**Problem**
Locate the line that contains "[Bluesky_Logo.svg] (836, 50)" in the data that follows. Copy it and every subsequent line to the end, exactly, excluding pictures.

**Task data**
================
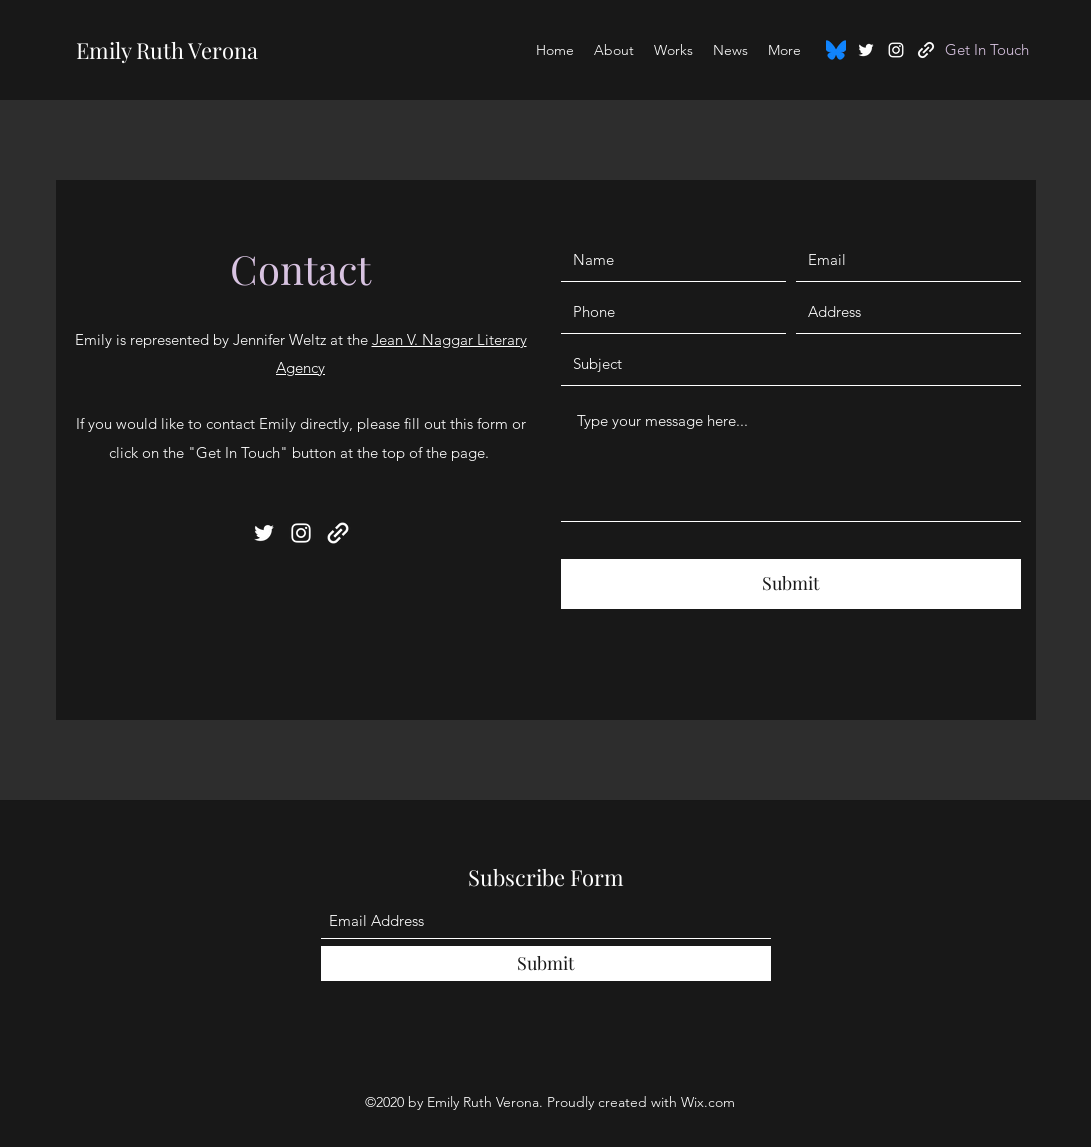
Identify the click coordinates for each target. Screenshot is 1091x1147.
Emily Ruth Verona (167, 50)
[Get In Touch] (987, 50)
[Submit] (791, 584)
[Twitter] (866, 50)
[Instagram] (896, 50)
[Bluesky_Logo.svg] (836, 50)
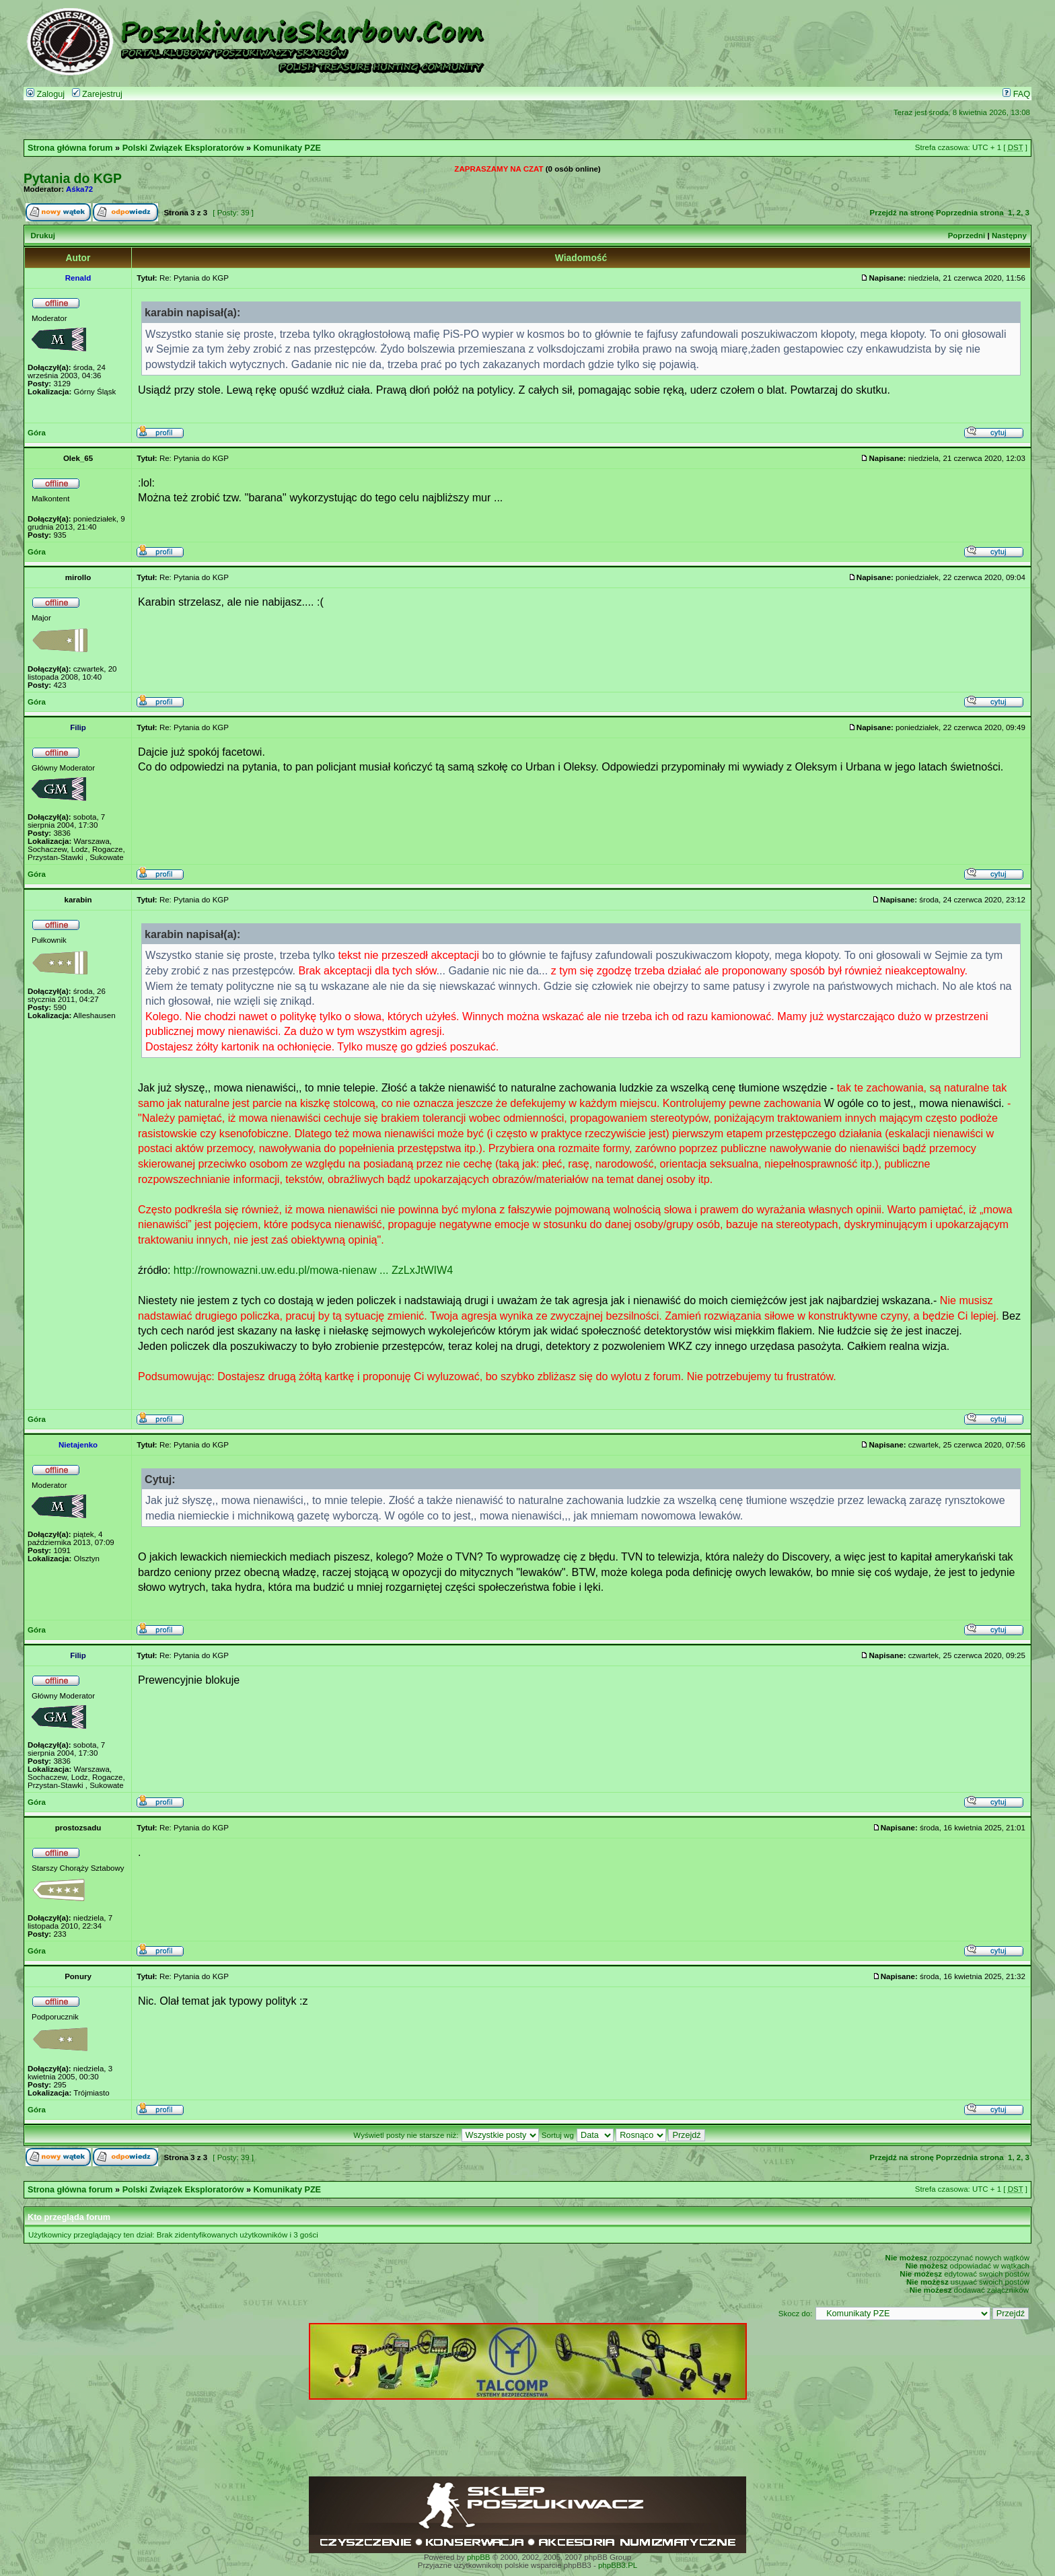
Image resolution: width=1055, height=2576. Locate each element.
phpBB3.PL (617, 2565)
================
**Answer area**
[Bluesky_Logo.svg] (836, 50)
Image resolution: width=1055, height=2576. Locate each element.
phpBB3.PL (617, 2565)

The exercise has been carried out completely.